# Problem to solve:
Copy all the entries word for word, but omit the pictures.

(Saved entries)
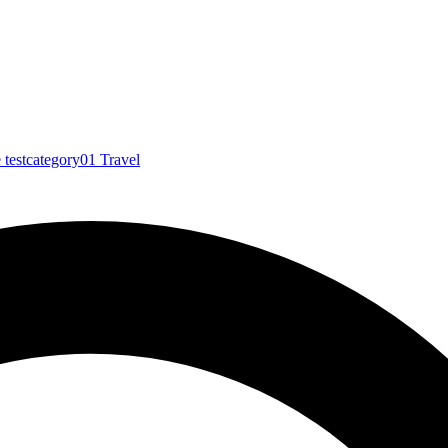
e
testcategory01
Travel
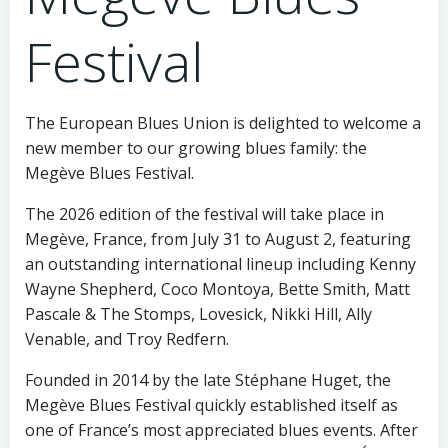
Festival
The European Blues Union is delighted to welcome a
new member to our growing blues family: the
Megève Blues Festival.
The 2026 edition of the festival will take place in
Megève, France, from July 31 to August 2, featuring
an outstanding international lineup including Kenny
Wayne Shepherd, Coco Montoya, Bette Smith, Matt
Pascale & The Stomps, Lovesick, Nikki Hill, Ally
Venable, and Troy Redfern.
Founded in 2014 by the late Stéphane Huget, the
Megève Blues Festival quickly established itself as
one of France’s most appreciated blues events. After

# Solution to this task:
e
testcategory01
Travel
Festival
The European Blues Union is delighted to welcome a
new member to our growing blues family: the
Megève Blues Festival.
The 2026 edition of the festival will take place in
Megève, France, from July 31 to August 2, featuring
an outstanding international lineup including Kenny
Wayne Shepherd, Coco Montoya, Bette Smith, Matt
Pascale & The Stomps, Lovesick, Nikki Hill, Ally
Venable, and Troy Redfern.
Founded in 2014 by the late Stéphane Huget, the
Megève Blues Festival quickly established itself as
one of France’s most appreciated blues events. After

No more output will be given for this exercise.